Orrison '95 Takes Wabash Lessons to Harvey Mudd

by Kim Johnson

One afternoon as a sophomore in high school, Mike Orrison ’95, experienced a life-changing moment while watching An Officer and a Gentleman. "I very badly wanted to be a pilot. My dad was in the Air Force so we lived on or near Air Force bases my whole life. I knew that the military was where I was headed."  

He described a scene in the movie where one of the recruits was at flight school submerged upside-down, under water, buckled to his seat in a simulated crash.  He then had to work to get himself out. "I knew at that moment I did not ever want to be in that situation." Orrison said, "but that left a vacuum in my life, for at least that moment, where I wondered what I was going to do if I weren’t a pilot.

"So I thought maybe I would like to be a math teacher. I wasn’t really good at math but I enjoyed it." 

Now, Dr. Michael E. Orrison, Jr. is an associate professor of mathematics at Harvey Mudd College in Claremont, California, where he is one of the leaders of the Applied Representation Theory Group (ART) and co-founder of the Pathwaysoutreach program. The focus of the ART group is "computational noncommutative harmonic analysis, with application to biology, voting theory, and signal image processing" as described on the Harvey Mudd College website. 

"That’s what I say when I want to impress somebody," he laughed. In more simple terms, Orrison describes his research as, "not so much getting answers to certain questions but setting up the framework and designing computational analysis to get those answers in the most efficient way possible. Sure we might be able to do it and tie up the computer for twenty hours running the analysis, but can we find a way to do it in two minutes? It’s not changing the thing we are looking at but it is changing the way we look at it."

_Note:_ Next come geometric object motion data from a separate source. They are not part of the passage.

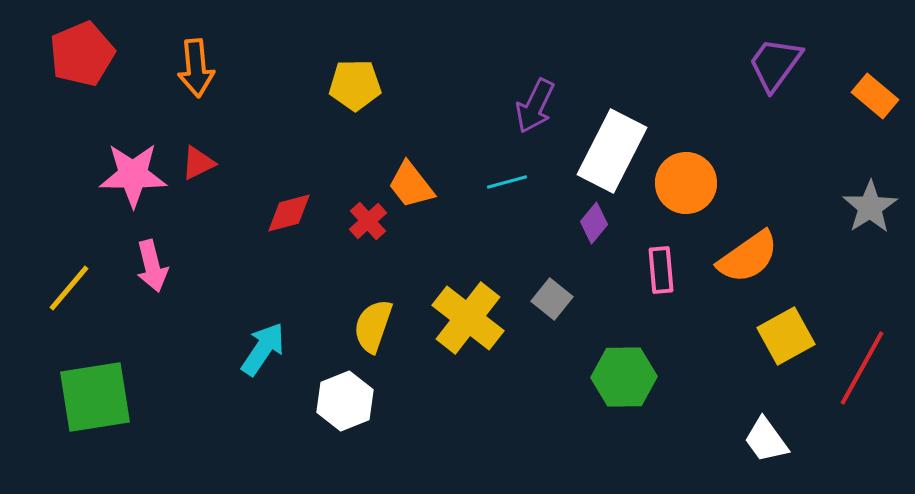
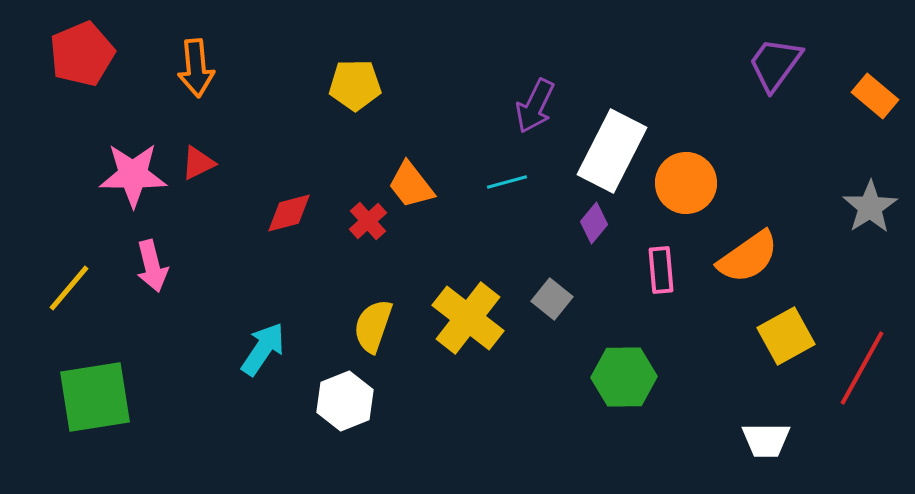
white trapezoid: rotated 54 degrees counterclockwise
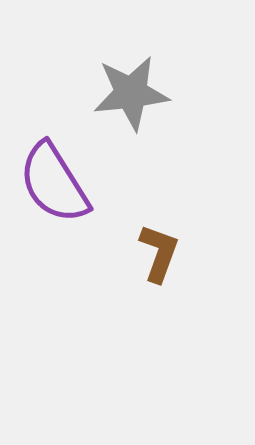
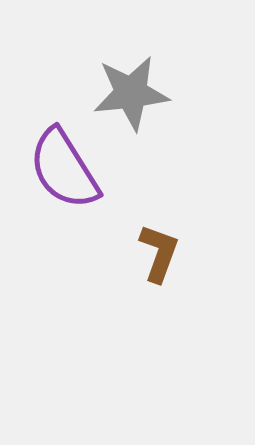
purple semicircle: moved 10 px right, 14 px up
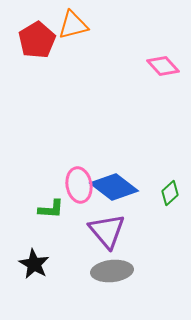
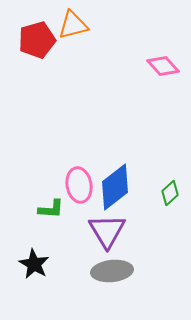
red pentagon: rotated 15 degrees clockwise
blue diamond: moved 1 px right; rotated 75 degrees counterclockwise
purple triangle: rotated 9 degrees clockwise
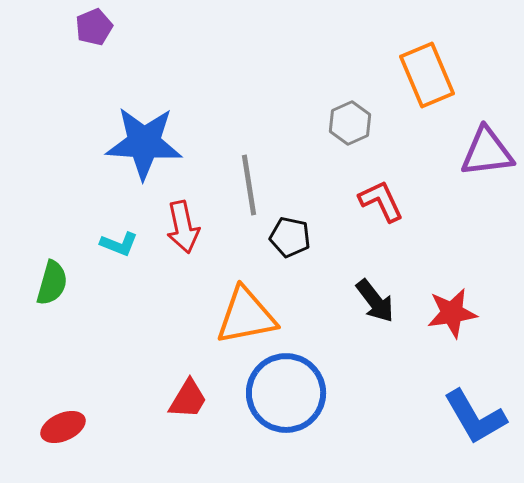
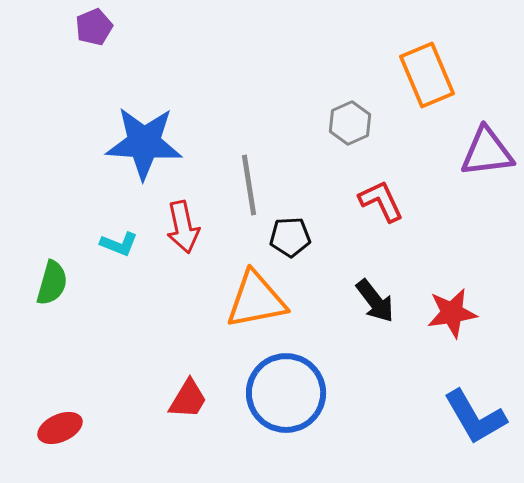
black pentagon: rotated 15 degrees counterclockwise
orange triangle: moved 10 px right, 16 px up
red ellipse: moved 3 px left, 1 px down
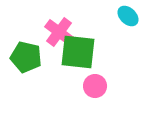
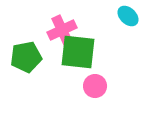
pink cross: moved 3 px right, 2 px up; rotated 28 degrees clockwise
green pentagon: rotated 24 degrees counterclockwise
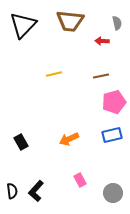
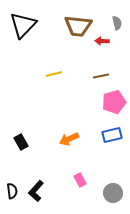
brown trapezoid: moved 8 px right, 5 px down
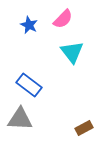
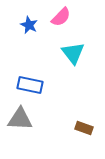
pink semicircle: moved 2 px left, 2 px up
cyan triangle: moved 1 px right, 1 px down
blue rectangle: moved 1 px right; rotated 25 degrees counterclockwise
brown rectangle: rotated 48 degrees clockwise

The track runner, French horn player and Lambda Chi member graduated Summa Cum Laude with a major in Mathematics and a Music minor. He went on to complete his graduate studies at Dartmouth College where he completed his Ph.D. in Mathematics in 2001. He has been teaching at Harvey Mudd College since then.

He related his current teaching to his days as a Wabash student. "When I was an underclassman at Wabash I remember being around upperclassmen who were so dedicated to their studies.  They took learning so seriously, but not to the point of boredom. I wanted to emulate them. More importantly, I knew as a future professor I wanted to create an environment for my students that encouraged that kind of dedication."

Orrison said it is okay for students to struggle with questions and that the pleasure of teaching is the pleasure of sharing in the struggle. One of the things he enjoys most about teaching is watching students gain confidence in their abilities as they tackle things bigger than themselves and bigger than they thought they could tackle. "I can pick out the seniors from the freshmen walking across campus. They carry themselves differently. There is a level of confidence in the upperclassmen that comes from their experiences and the struggles they have overcome."

He tells his students every semester, "If you leave my classroom having learned a lot of math and a lot about yourself, then I have been successful. If you leave having learned a lot of math and a little about yourself or a little math and a lot about yourself, then I have failed."

Similar to his experiences as a student at Wabash, he seeks to give his students the opportunity to create themselves. "College for me was an opportunity to grow – to fall down and pick myself up. Now I want to give my students the opportunity, the framework, time and space to become who they are. I just happen to use Mathematics as the vehicle."

The theory that guides his research and teaching is one that goes beyond the classroom to life. "You can change the world by changing the way people look at it."